Sweeping the streets

Published 8:22 pm Thursday, April 12, 2007

By Staff
The hundreds of eyes and ears in a neighborhood are invaluable when it comes to fighting crime.
Although a police presence will help deter crime, it’s the alertness of neighborhood residents combined with a sense of protecting the community that makes a meaningful difference in the fight on crime.
Some residents of the Old Fort community in Washington are doing their part to protect their neighborhood — and the city — from crime. While police are in the neighborhood from time to time, its residents are there around the clock.
It’s no secret the Old Fort neighborhood has a history and reputation of being a “hot spot” when it comes to crime. Most of those crimes are drug-related.

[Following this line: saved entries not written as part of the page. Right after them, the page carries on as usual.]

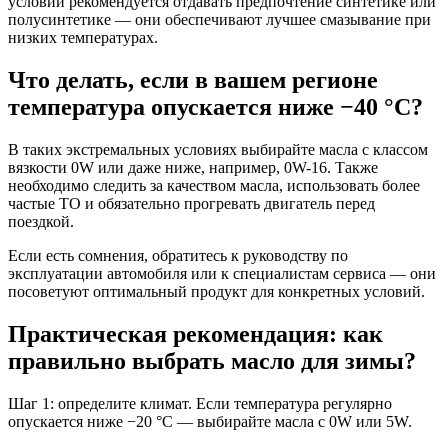
условий рекомендуется отдавать предпочтение синтетике или
полусинтетике — они обеспечивают лучшее смазывание при
низких температурах.
Что делать, если в вашем регионе
температура опускается ниже −40 °C?
В таких экстремальных условиях выбирайте масла с классом
вязкости 0W или даже ниже, например, 0W-16. Также
необходимо следить за качеством масла, использовать более
частые ТО и обязательно прогревать двигатель перед
поездкой.
Если есть сомнения, обратитесь к руководству по
эксплуатации автомобиля или к специалистам сервиса — они
посоветуют оптимальный продукт для конкретных условий.
Практическая рекомендация: как
правильно выбрать масло для зимы?
Шаг 1: определите климат. Если температура регулярно
опускается ниже −20 °C — выбирайте масла с 0W или 5W.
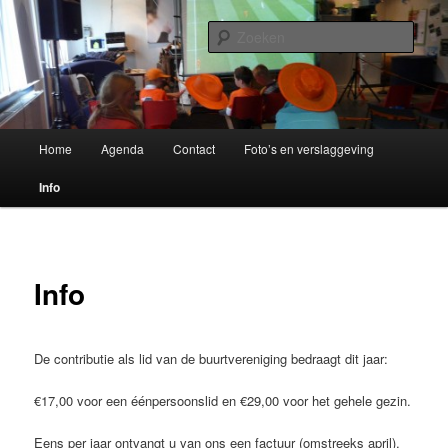
Spring
Buitenpost!
naar
Zoek
de
primaire
Buurtvereniging Oer 't Spoar
inhoud
Hoofdmenu
Home
Agenda
Contact
Foto’s en verslaggeving
Info
Info
De contributie als lid van de buurtvereniging bedraagt dit jaar:
€17,00 voor een éénpersoonslid en €29,00 voor het gehele gezin.
Eens per jaar ontvangt u van ons een factuur (omstreeks april).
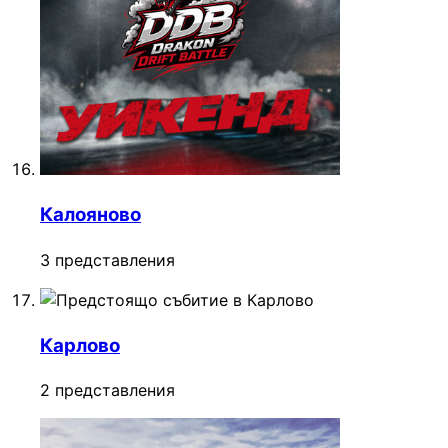
Калояново
3 представления
Карлово
2 представления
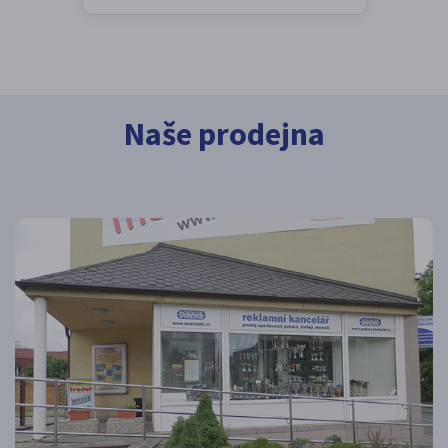
Naše prodejna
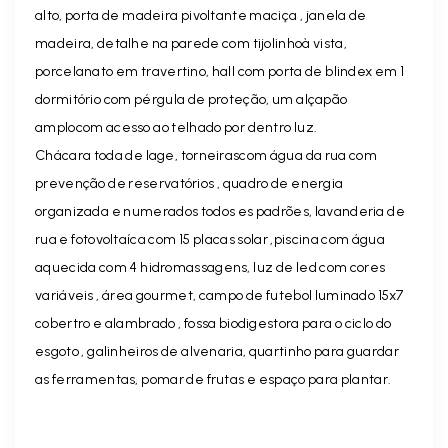
alto, porta de madeira pivoltante maciça , janela de
madeira, detalhe na parede com tijolinhoà vista,
porcelanato em travertino, hall com porta de blindex em 1
dormitório com pérgula de proteção, um alçapão
amplocom acesso ao telhado por dentro luz.
Chácara toda de lage, torneirascom água da rua com
prevenção de reservatórios , quadro de energia
organizada e numerados todos es padrões, lavanderia de
rua e fotovoltaíca com 15 placas solar ,piscina com água
aquecida com 4 hidromassagens, luz de led com cores
variáveis , área gourmet, campo de futebol luminado 15x7
cobertro e alambrado , fossa biodigestora para o ciclo do
esgoto , galinheiros de alvenaria, quartinho para guardar
as ferramentas, pomar de frutas e espaço para plantar.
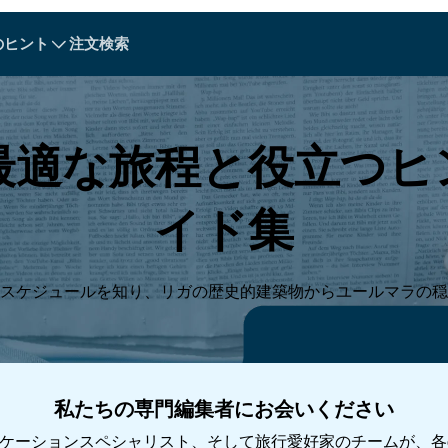
のヒント
注文検索
A - E
A - E
F - I
F - I
J - O
J - O
P - S
P - S
T - V
T - V
オーストリア
ヨーロッパ
ベラルーシ
最適な旅程と役立つヒ
カンボジア
カナダ
クロアチア
キプロス
イド集
エクアドル
エジプト
スケジュールを知り、リガの歴史的建築物からユールマラの穏
私たちの専門編集者にお会いください
Explore All 目的地s
ケーションスペシャリスト、そして旅行愛好家のチームが、各e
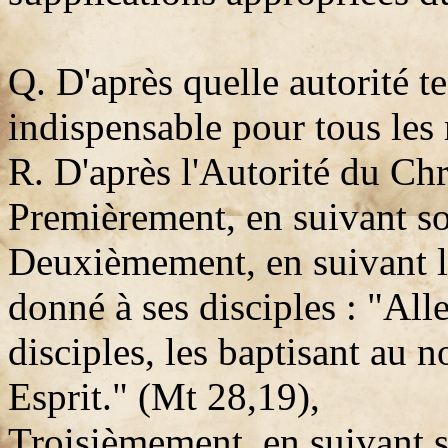
Q. D'après quelle autorité 
indispensable pour tous les
R. D'après l'Autorité du Chri
Premièrement, en suivant s
Deuxièmement, en suivant l
donné à ses disciples : "Alle
disciples, les baptisant au n
Esprit." (Mt 28,19),
Troisièmement, en suivant s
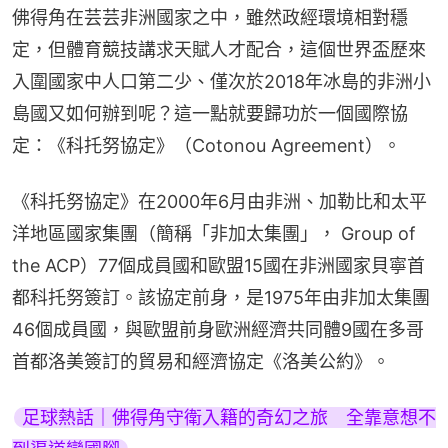
佛得角在芸芸非洲國家之中，雖然政經環境相對穩
定，但體育競技講求天賦人才配合，這個世界盃歷來
入圍國家中人口第二少、僅次於2018年冰島的非洲小
島國又如何辦到呢？這一點就要歸功於一個國際協
定：《科托努協定》（Cotonou Agreement）。
《科托努協定》在2000年6月由非洲、加勒比和太平
洋地區國家集團（簡稱「非加太集團」， Group of 
the ACP）77個成員國和歐盟15國在非洲國家貝寧首
都科托努簽訂。該協定前身，是1975年由非加太集團
46個成員國，與歐盟前身歐洲經濟共同體9國在多哥
首都洛美簽訂的貿易和經濟協定《洛美公約》。
足球熱話｜佛得角守衛入籍的奇幻之旅　全靠意想不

But there are some Old Fort residents who don’t want the crime or the reputation it brings to their community.
As part of their effort to make their neighborhood better, some Old Fort residents have signed agreements with the Washington Police Department that allow police officers to arrest people trespassing on residents’ properties.
One longtime resident of West Seventh Street recently told the Daily News that strangers gather in front of her home “first thing in the morning and all night.” That problem began about five to six years ago, she said. The resident said she’s observed numerous drug-related transactions take place.
The criminal activity reached a point where she didn’t want to sit on her porch.
After she signed the agreement with the police department, things improved, the resident said.
That’s because the resident and others like her are allowing police to do a good job by helping them. People who live in a neighborhood around the clock have more opportunities to observe and report criminal activities. They know who belongs in the neighborhood and who is an outsider. Sharing that information with police can only help make the community safer.
Police know the value of community involvement when it comes to fighting crime.
The Washington Housing Authority is doing its part to fight the crime problem. The authority has residences in the Old Fort community.
Anyone fighting, selling drugs or conducting other illegal activities on Washington Housing Authority property can be banned from that property. A person banned from a Washington Housing Authority property may appeal once a year to have the ban lifted. Sometimes a ban is repealed, if the person who was banned from the property proves he or she has changed for the good.
It’s good to see residents, police and the Washington Housing Authority joining hands and working together to make a community safer instead of pointing fingers of blame at each other. There’s more power in an outstretched hand than in a clenched fist.
Those Old Fort residents helping to rid their neighborhood of crime are sending a powerful message to criminals: We don’t want you and the problems you bring with you in our streets, around our homes and in our community. Those Old Fort residents should be able to sit on their porches without fear of gunfire erupting and bullets flying when a drug deal goes bad.
Instead of drug deals on the streets, Old Fort residents want to see mothers pushing their children in strollers down sidewalks.
If those hundreds of eyes and ears in the Old Fort community can make a difference, then think what thousands of eyes and ears in other communities could accomplish.
The fight against crime begins at the street level. It’s where we live. It’s where we must fight.